[Work instruction]: Could you filter the data below down to the lines that hold the word "instances"?

* * *

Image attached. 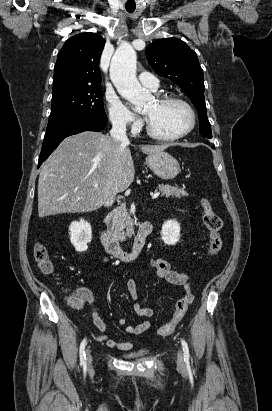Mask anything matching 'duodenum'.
Wrapping results in <instances>:
<instances>
[{"instance_id":"410a0bca","label":"duodenum","mask_w":272,"mask_h":411,"mask_svg":"<svg viewBox=\"0 0 272 411\" xmlns=\"http://www.w3.org/2000/svg\"><path fill=\"white\" fill-rule=\"evenodd\" d=\"M153 225L151 222H144L138 229L132 248L130 251H124L120 248L118 240L109 232L98 228L97 236L106 251L115 258L125 262L134 260L145 248L146 239L152 233Z\"/></svg>"}]
</instances>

* * *

[Finished task]:
Wrapping results in <instances>:
<instances>
</instances>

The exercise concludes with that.